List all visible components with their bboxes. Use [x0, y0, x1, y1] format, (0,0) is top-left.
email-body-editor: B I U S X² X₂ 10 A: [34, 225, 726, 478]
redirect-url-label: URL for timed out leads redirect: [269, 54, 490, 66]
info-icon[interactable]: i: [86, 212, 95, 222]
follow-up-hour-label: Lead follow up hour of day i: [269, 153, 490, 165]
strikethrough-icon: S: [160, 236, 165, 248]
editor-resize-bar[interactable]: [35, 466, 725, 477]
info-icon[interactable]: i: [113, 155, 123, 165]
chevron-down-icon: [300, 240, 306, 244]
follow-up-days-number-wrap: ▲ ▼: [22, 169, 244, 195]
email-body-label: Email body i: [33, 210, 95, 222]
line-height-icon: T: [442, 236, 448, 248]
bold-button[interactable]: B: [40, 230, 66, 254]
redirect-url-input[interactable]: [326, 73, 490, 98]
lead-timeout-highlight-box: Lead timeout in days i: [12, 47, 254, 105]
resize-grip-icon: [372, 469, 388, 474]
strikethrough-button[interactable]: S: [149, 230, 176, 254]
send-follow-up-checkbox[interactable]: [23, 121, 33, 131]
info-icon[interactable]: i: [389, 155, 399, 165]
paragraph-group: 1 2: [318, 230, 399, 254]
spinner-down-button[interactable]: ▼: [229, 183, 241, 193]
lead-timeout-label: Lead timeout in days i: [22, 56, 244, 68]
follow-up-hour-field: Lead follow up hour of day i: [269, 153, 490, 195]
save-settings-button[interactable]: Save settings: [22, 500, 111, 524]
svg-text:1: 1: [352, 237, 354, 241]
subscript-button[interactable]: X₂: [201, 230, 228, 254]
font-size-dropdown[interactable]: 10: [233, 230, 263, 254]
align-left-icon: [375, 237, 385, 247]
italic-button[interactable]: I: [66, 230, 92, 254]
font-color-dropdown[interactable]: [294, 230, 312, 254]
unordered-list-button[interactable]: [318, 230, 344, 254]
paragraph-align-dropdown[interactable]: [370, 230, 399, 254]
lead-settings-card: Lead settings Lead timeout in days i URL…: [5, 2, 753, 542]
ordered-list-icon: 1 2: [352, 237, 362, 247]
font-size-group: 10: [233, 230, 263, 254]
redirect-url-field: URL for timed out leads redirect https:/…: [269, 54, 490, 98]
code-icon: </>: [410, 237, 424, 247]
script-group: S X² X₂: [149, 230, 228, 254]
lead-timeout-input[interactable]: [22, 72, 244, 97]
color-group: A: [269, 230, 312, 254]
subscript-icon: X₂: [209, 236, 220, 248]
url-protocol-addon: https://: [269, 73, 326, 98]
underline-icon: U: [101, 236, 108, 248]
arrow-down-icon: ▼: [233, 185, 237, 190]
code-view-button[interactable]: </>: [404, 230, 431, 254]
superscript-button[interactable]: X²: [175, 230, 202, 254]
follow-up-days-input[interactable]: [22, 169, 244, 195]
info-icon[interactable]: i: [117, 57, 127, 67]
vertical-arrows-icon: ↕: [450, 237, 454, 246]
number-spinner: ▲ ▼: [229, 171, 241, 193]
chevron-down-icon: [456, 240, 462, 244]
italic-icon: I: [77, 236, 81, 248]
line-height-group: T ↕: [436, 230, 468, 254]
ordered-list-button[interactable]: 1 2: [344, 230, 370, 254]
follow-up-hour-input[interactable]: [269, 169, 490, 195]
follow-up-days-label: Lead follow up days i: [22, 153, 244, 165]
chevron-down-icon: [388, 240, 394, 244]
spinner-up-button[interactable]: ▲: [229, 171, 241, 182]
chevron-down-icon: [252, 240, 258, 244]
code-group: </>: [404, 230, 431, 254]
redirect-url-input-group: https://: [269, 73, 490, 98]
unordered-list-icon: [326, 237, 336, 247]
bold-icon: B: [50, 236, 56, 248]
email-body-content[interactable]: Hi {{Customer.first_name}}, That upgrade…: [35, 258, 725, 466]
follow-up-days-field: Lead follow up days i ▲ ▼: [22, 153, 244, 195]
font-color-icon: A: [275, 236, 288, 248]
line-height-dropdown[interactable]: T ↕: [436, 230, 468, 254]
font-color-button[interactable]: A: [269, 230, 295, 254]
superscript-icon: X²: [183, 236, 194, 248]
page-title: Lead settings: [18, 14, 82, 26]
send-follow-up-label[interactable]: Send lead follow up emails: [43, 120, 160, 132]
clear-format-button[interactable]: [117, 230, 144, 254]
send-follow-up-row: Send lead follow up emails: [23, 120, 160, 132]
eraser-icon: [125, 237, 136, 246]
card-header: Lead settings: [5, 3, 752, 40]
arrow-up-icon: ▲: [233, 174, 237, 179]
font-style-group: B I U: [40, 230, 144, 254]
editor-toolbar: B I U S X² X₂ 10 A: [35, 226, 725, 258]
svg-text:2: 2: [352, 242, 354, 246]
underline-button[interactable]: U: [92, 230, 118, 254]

####

Please give an exact copy of every entry.

--- EXERCISE OUTPUT ---
List all visible components with their bboxes. Use [x0, y0, x1, y1] format, (0,0) is top-left.
email-body-editor: B I U S X² X₂ 10 A: [34, 225, 726, 478]
redirect-url-label: URL for timed out leads redirect: [269, 54, 490, 66]
info-icon[interactable]: i: [86, 212, 95, 222]
follow-up-hour-label: Lead follow up hour of day i: [269, 153, 490, 165]
strikethrough-icon: S: [160, 236, 165, 248]
editor-resize-bar[interactable]: [35, 466, 725, 477]
info-icon[interactable]: i: [113, 155, 123, 165]
chevron-down-icon: [300, 240, 306, 244]
follow-up-days-number-wrap: ▲ ▼: [22, 169, 244, 195]
email-body-label: Email body i: [33, 210, 95, 222]
line-height-icon: T: [442, 236, 448, 248]
bold-button[interactable]: B: [40, 230, 66, 254]
redirect-url-input[interactable]: [326, 73, 490, 98]
lead-timeout-highlight-box: Lead timeout in days i: [12, 47, 254, 105]
resize-grip-icon: [372, 469, 388, 474]
strikethrough-button[interactable]: S: [149, 230, 176, 254]
send-follow-up-checkbox[interactable]: [23, 121, 33, 131]
info-icon[interactable]: i: [389, 155, 399, 165]
paragraph-group: 1 2: [318, 230, 399, 254]
spinner-down-button[interactable]: ▼: [229, 183, 241, 193]
lead-timeout-label: Lead timeout in days i: [22, 56, 244, 68]
follow-up-hour-field: Lead follow up hour of day i: [269, 153, 490, 195]
save-settings-button[interactable]: Save settings: [22, 500, 111, 524]
svg-text:1: 1: [352, 237, 354, 241]
subscript-button[interactable]: X₂: [201, 230, 228, 254]
font-size-dropdown[interactable]: 10: [233, 230, 263, 254]
align-left-icon: [375, 237, 385, 247]
italic-button[interactable]: I: [66, 230, 92, 254]
font-color-dropdown[interactable]: [294, 230, 312, 254]
unordered-list-button[interactable]: [318, 230, 344, 254]
paragraph-align-dropdown[interactable]: [370, 230, 399, 254]
lead-settings-card: Lead settings Lead timeout in days i URL…: [5, 2, 753, 542]
ordered-list-icon: 1 2: [352, 237, 362, 247]
font-size-group: 10: [233, 230, 263, 254]
redirect-url-field: URL for timed out leads redirect https:/…: [269, 54, 490, 98]
code-icon: </>: [410, 237, 424, 247]
script-group: S X² X₂: [149, 230, 228, 254]
lead-timeout-input[interactable]: [22, 72, 244, 97]
color-group: A: [269, 230, 312, 254]
subscript-icon: X₂: [209, 236, 220, 248]
url-protocol-addon: https://: [269, 73, 326, 98]
underline-icon: U: [101, 236, 108, 248]
arrow-down-icon: ▼: [233, 185, 237, 190]
code-view-button[interactable]: </>: [404, 230, 431, 254]
superscript-button[interactable]: X²: [175, 230, 202, 254]
follow-up-days-input[interactable]: [22, 169, 244, 195]
info-icon[interactable]: i: [117, 57, 127, 67]
vertical-arrows-icon: ↕: [450, 237, 454, 246]
number-spinner: ▲ ▼: [229, 171, 241, 193]
chevron-down-icon: [456, 240, 462, 244]
italic-icon: I: [77, 236, 81, 248]
line-height-group: T ↕: [436, 230, 468, 254]
ordered-list-button[interactable]: 1 2: [344, 230, 370, 254]
follow-up-hour-input[interactable]: [269, 169, 490, 195]
follow-up-days-label: Lead follow up days i: [22, 153, 244, 165]
chevron-down-icon: [388, 240, 394, 244]
spinner-up-button[interactable]: ▲: [229, 171, 241, 182]
chevron-down-icon: [252, 240, 258, 244]
code-group: </>: [404, 230, 431, 254]
redirect-url-input-group: https://: [269, 73, 490, 98]
unordered-list-icon: [326, 237, 336, 247]
bold-icon: B: [50, 236, 56, 248]
email-body-content[interactable]: Hi {{Customer.first_name}}, That upgrade…: [35, 258, 725, 466]
follow-up-days-field: Lead follow up days i ▲ ▼: [22, 153, 244, 195]
font-color-icon: A: [275, 236, 288, 248]
line-height-dropdown[interactable]: T ↕: [436, 230, 468, 254]
font-color-button[interactable]: A: [269, 230, 295, 254]
superscript-icon: X²: [183, 236, 194, 248]
page-title: Lead settings: [18, 14, 82, 26]
send-follow-up-label[interactable]: Send lead follow up emails: [43, 120, 160, 132]
clear-format-button[interactable]: [117, 230, 144, 254]
send-follow-up-row: Send lead follow up emails: [23, 120, 160, 132]
eraser-icon: [125, 237, 136, 246]
card-header: Lead settings: [5, 3, 752, 40]
arrow-up-icon: ▲: [233, 174, 237, 179]
font-style-group: B I U: [40, 230, 144, 254]
editor-toolbar: B I U S X² X₂ 10 A: [35, 226, 725, 258]
svg-text:2: 2: [352, 242, 354, 246]
underline-button[interactable]: U: [92, 230, 118, 254]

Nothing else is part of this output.